:: Records shown ::

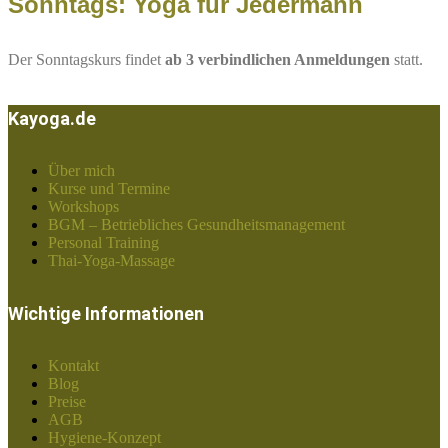
Sonntags: Yoga für Jedermann
Der Sonntagskurs findet
ab 3 verbindlichen Anmeldungen
statt.
Kayoga.de
Über mich
Kurse und Termine
Workshops
BGM – Betriebliches Gesundheitsmanagement
Personal Training
Thai-Yoga-Massage
Wichtige Informationen
Kontakt
Blog
Preise
AGB
Hygiene-Konzept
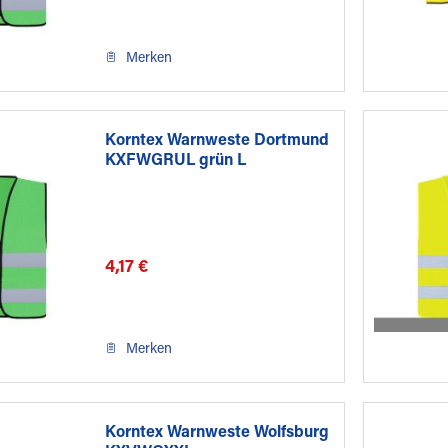
Merken
Korntex Warnweste Dortmund
KXFWGRUL grün L
4,17 €
Merken
Korntex Warnweste Wolfsburg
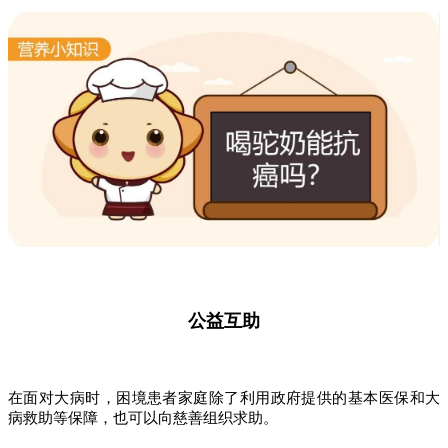
公益互助
在面对大病时，困境患者家庭除了利用政府提供的基本医保和大
病救助等保障，也可以向慈善组织求助。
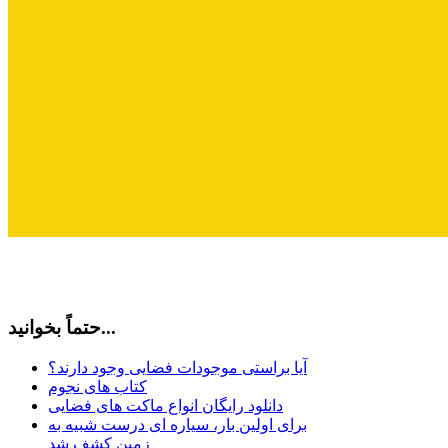
حتماً بخوانید...
آیا براستی موجودات فضایی وجود دارند؟
کتاب های نجوم
دانلود رایگان انواع ماکت های فضایی
برای اولین بار، سیاره ای درست شبیه به
زمین کشف شد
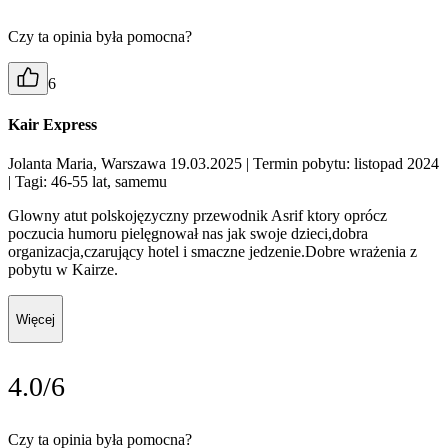
Czy ta opinia była pomocna?
6
Kair Express
Jolanta Maria, Warszawa 19.03.2025
| Termin pobytu: listopad 2024
| Tagi: 46-55 lat, samemu
Glowny atut polskojęzyczny przewodnik Asrif ktory oprócz
poczucia humoru pielęgnował nas jak swoje dzieci,dobra
organizacja,czarujący hotel i smaczne jedzenie.Dobre wrażenia z
pobytu w Kairze.
Więcej
4.0/6
Czy ta opinia była pomocna?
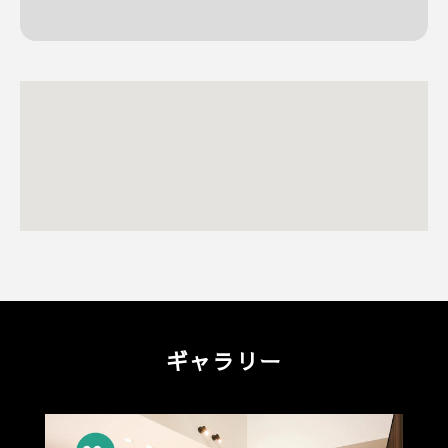
ギャラリー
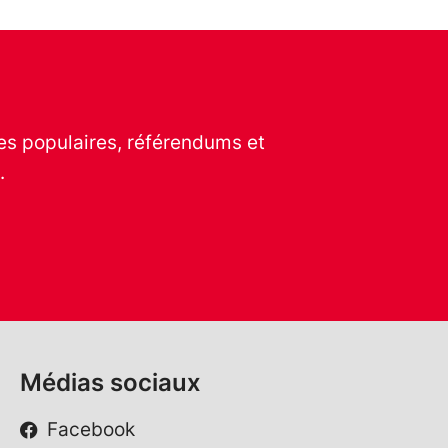
ves populaires, référendums et
.
Médias sociaux
Facebook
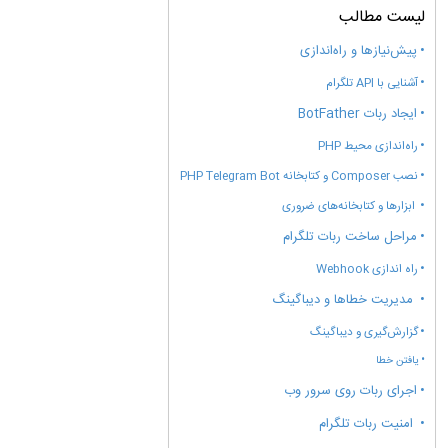
لیست مطالب
پیش‌نیازها و راه‌اندازی
آشنایی با API تلگرام
ایجاد ربات BotFather
راه‌اندازی محیط PHP
نصب Composer و کتابخانه PHP Telegram Bot
ابزارها و کتابخانه‌های ضروری
مراحل ساخت ربات تلگرام
راه اندازی Webhook
مدیریت خطاها و دیباگینگ
گزارش‌گیری و دیباگینگ
یافتن خطا
اجرای ربات روی سرور وب
امنیت ربات تلگرام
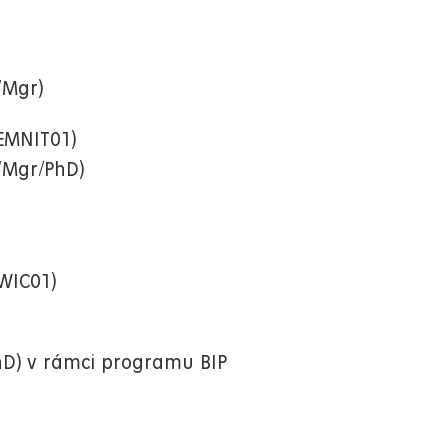
c/Mgr)
EMNIT01)
c/Mgr/PhD)
WIC01)
hD) v rámci programu BIP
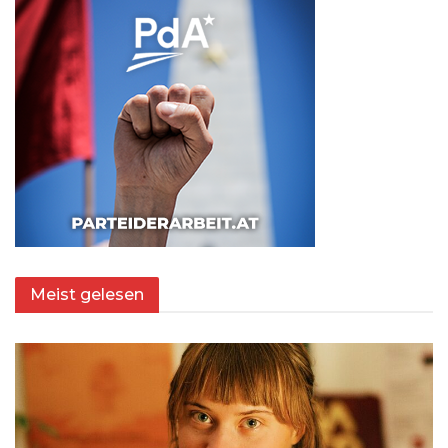
Meist gelesen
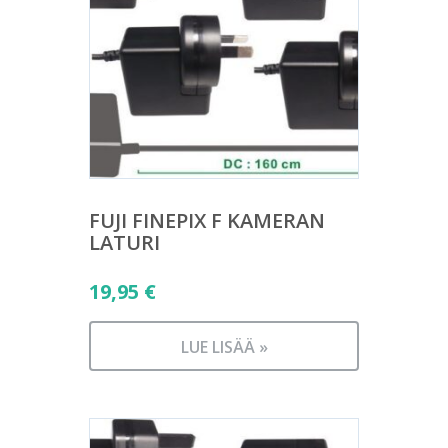
FUJI FINEPIX F KAMERAN
LATURI
19,95
€
LUE LISÄÄ »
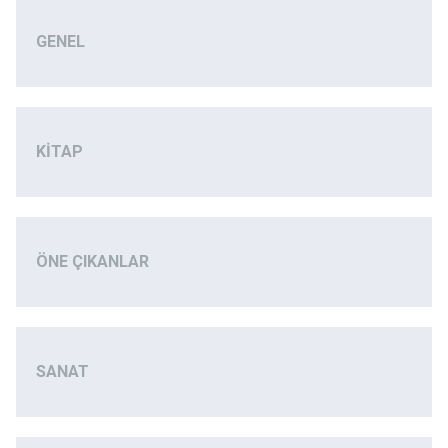
GENEL
KITAP
ÖNE ÇIKANLAR
SANAT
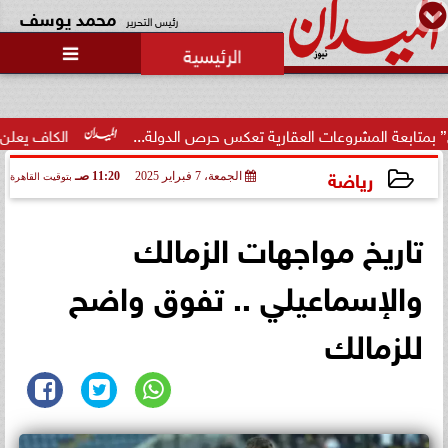
محمد يوسف
رئيس التحرير

روعات العقارية تعكس حرص الدولة...
الكاف يعلن موعد ومكان كأس السوب
رياضة
الجمعة، 7 فبراير 2025
11:20 صـ
بتوقيت القاهرة
2025-02-07 11:20:35
تاريخ مواجهات الزمالك
والإسماعيلي .. تفوق واضح
للزمالك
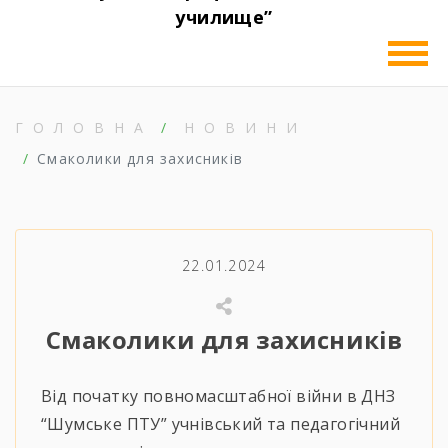
училище”
ГОЛОВНА
НОВИНИ
Смаколики для захисників
22.01.2024
Смаколики для захисників
Від початку повномасштабної війни в ДНЗ
“Шумське ПТУ” учнівський та педагогічний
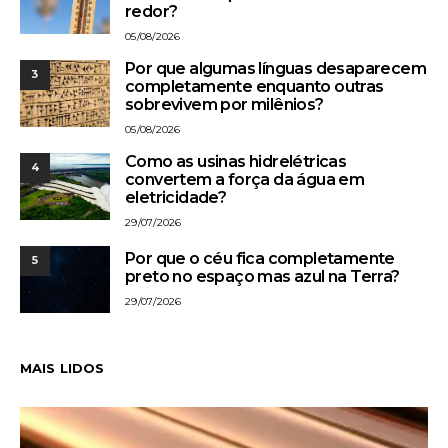
redor?
05/08/2026
Por que algumas línguas desaparecem
3
completamente enquanto outras
sobrevivem por milênios?
05/08/2026
Como as usinas hidrelétricas
4
convertem a força da água em
eletricidade?
29/07/2026
Por que o céu fica completamente
5
preto no espaço mas azul na Terra?
29/07/2026
MAIS LIDOS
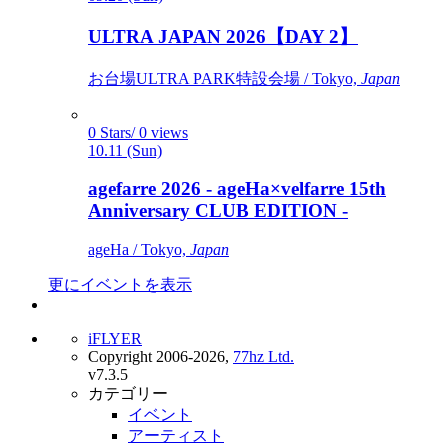
ULTRA JAPAN 2026【DAY 2】
お台場ULTRA PARK特設会場 / Tokyo,
Japan
0 Stars/ 0 views
10.11 (Sun)
agefarre 2026 - ageHa×velfarre 15th
Anniversary CLUB EDITION -
ageHa / Tokyo,
Japan
更にイベントを表示
iFLYER
Copyright 2006-2026,
77hz Ltd.
v7.3.5
カテゴリー
イベント
アーティスト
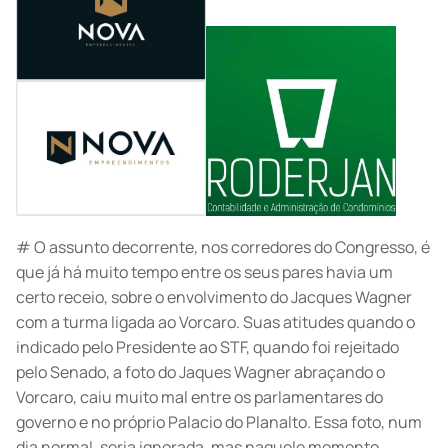
# O assunto decorrente, nos corredores do Congresso, é
que já há muito tempo entre os seus pares havia um
certo receio, sobre o envolvimento do Jacques Wagner
com a turma ligada ao Vorcaro. Suas atitudes quando o
indicado pelo Presidente ao STF, quando foi rejeitado
pelo Senado, a foto do Jaques Wagner abraçando o
Vorcaro, caiu muito mal entre os parlamentares do
governo e no próprio Palacio do Planalto. Essa foto, num
dia normal, seria ignorada, mas naquele momento,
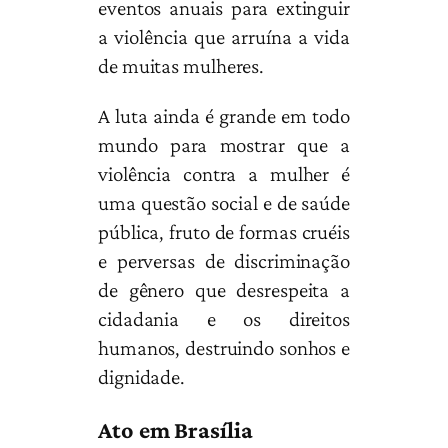
eventos anuais para extinguir
a violência que arruína a vida
de muitas mulheres.
A luta ainda é grande em todo
mundo para mostrar que a
violência contra a mulher é
uma questão social e de saúde
pública, fruto de formas cruéis
e perversas de discriminação
de gênero que desrespeita a
cidadania e os direitos
humanos, destruindo sonhos e
dignidade.
Ato em Brasília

:: What this task involves ::
Everything from the line containing "certo receio, sobre" through the last line of the listing above must be output exactly, except the pictures.

:: Answer to the exercise ::
certo receio, sobre o envolvimento do Jacques Wagner
com a turma ligada ao Vorcaro. Suas atitudes quando o
indicado pelo Presidente ao STF, quando foi rejeitado
pelo Senado, a foto do Jaques Wagner abraçando o
Vorcaro, caiu muito mal entre os parlamentares do
governo e no próprio Palacio do Planalto. Essa foto, num
dia normal, seria ignorada, mas naquele momento,
eventos anuais para extinguir
a violência que arruína a vida
de muitas mulheres.
A luta ainda é grande em todo
mundo para mostrar que a
violência contra a mulher é
uma questão social e de saúde
pública, fruto de formas cruéis
e perversas de discriminação
de gênero que desrespeita a
cidadania e os direitos
humanos, destruindo sonhos e
dignidade.
Ato em Brasília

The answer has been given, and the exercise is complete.